Hat der Vermieter zulässigerweise die Richtigkeit des Mietspiegels bestritten, wird der Mieter nur in den seltensten Fällen die Kosten für eine Beweiserhebung über den Mietspiegel vorschussweise übernehmen wollen. Er ist dann insoweit als beweisfällig anzusehen, so dass für den Vermieter der Weg frei ist, die Höhe der ortsüblichen Vergleichsmieten durch Sachverständigengutachten nachzuweisen. Ein solches Gutachten kann allerdings auch ohne Antrag des Vermieters von Amts wegen eingeholt werden (§ 144 ZPO).

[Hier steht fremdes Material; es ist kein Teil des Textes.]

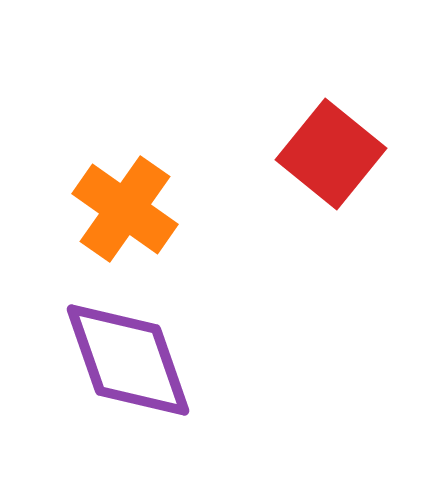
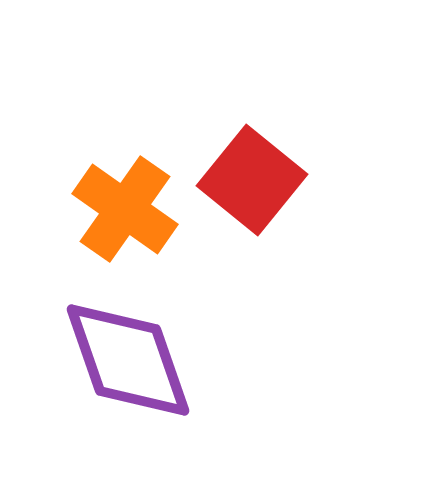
red square: moved 79 px left, 26 px down
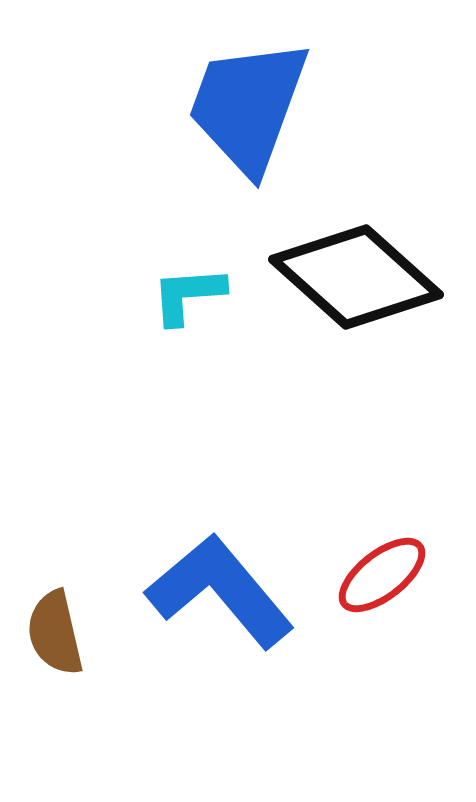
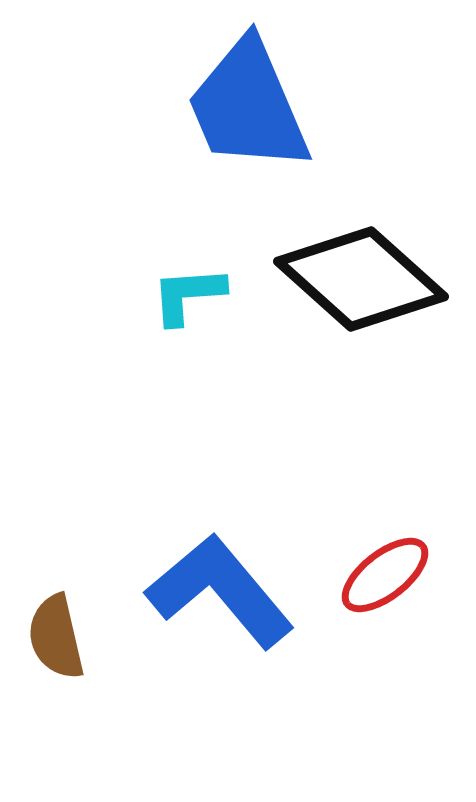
blue trapezoid: rotated 43 degrees counterclockwise
black diamond: moved 5 px right, 2 px down
red ellipse: moved 3 px right
brown semicircle: moved 1 px right, 4 px down
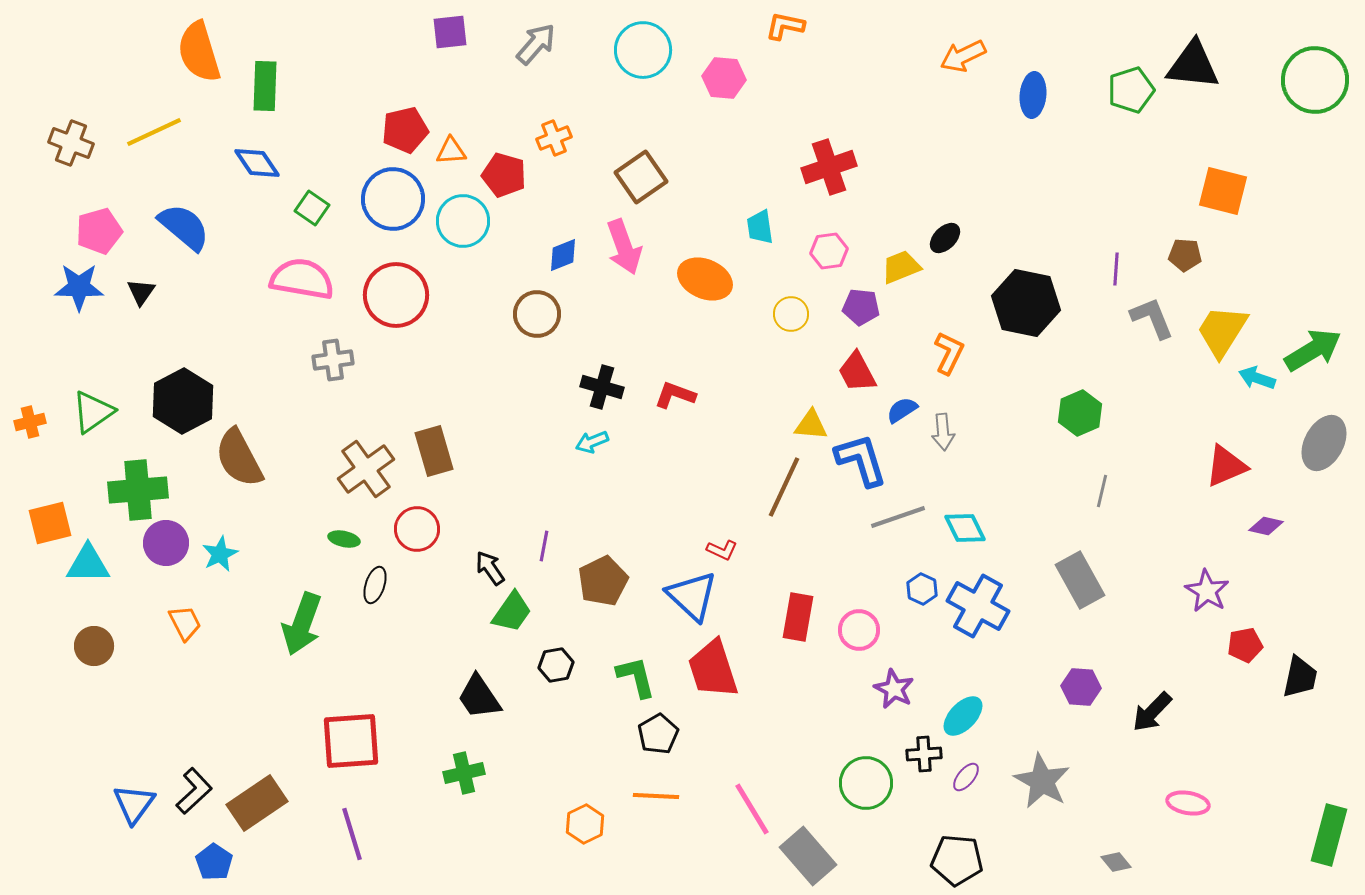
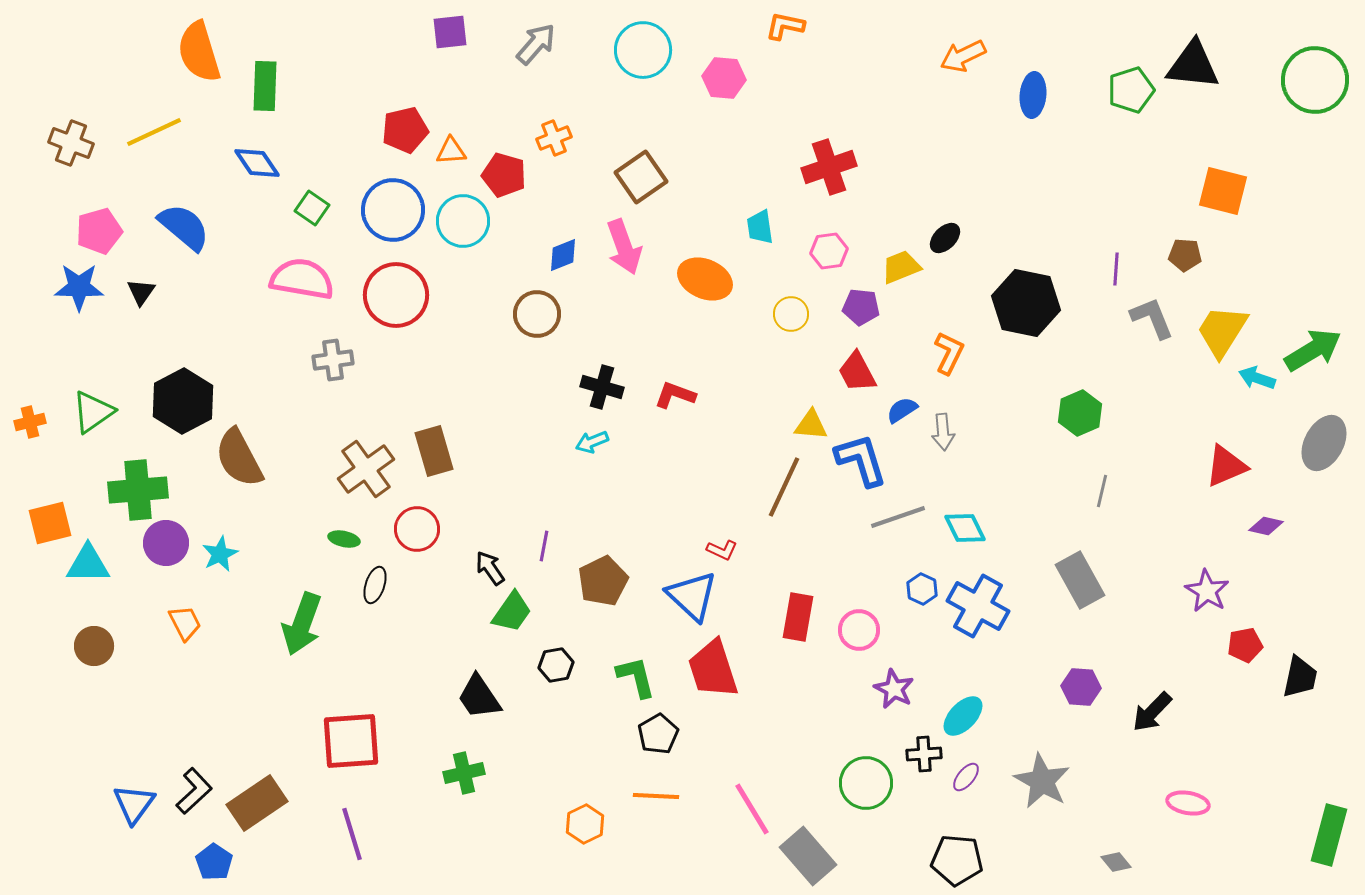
blue circle at (393, 199): moved 11 px down
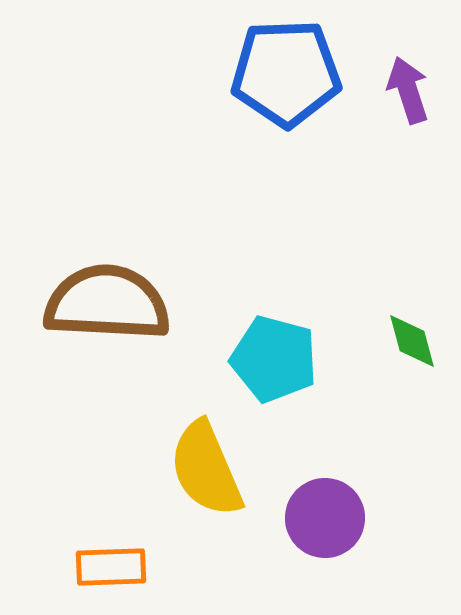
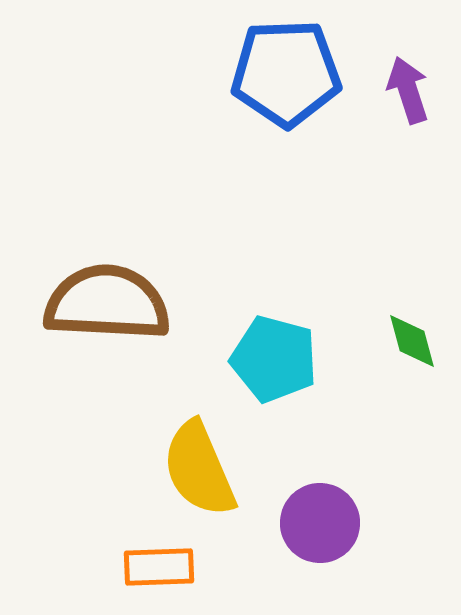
yellow semicircle: moved 7 px left
purple circle: moved 5 px left, 5 px down
orange rectangle: moved 48 px right
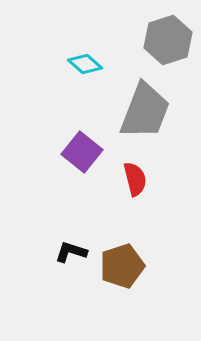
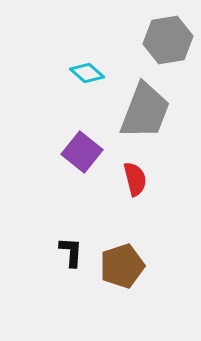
gray hexagon: rotated 9 degrees clockwise
cyan diamond: moved 2 px right, 9 px down
black L-shape: rotated 76 degrees clockwise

Im Ergebnis dürften damit nur wenige Fälle übrig bleiben, in denen der Vermieter substantiiert das Vorliegen eines qualifizierten Mietspiegels bestreiten kann. Das Gericht wird einen solchen Vortrag nicht ohne weitere Prüfung zurückweisen können. Es stehen jedoch genügend Erkenntnismöglichkeiten zur Verfügung, die einen Ermessensspielraum bei der Bewertung des Zahlenmaterials ausschöpfen können, so dass auch nach dem Urteil des BGH der Berliner Mietspiegel seine überragende Bedeutung behalten wird.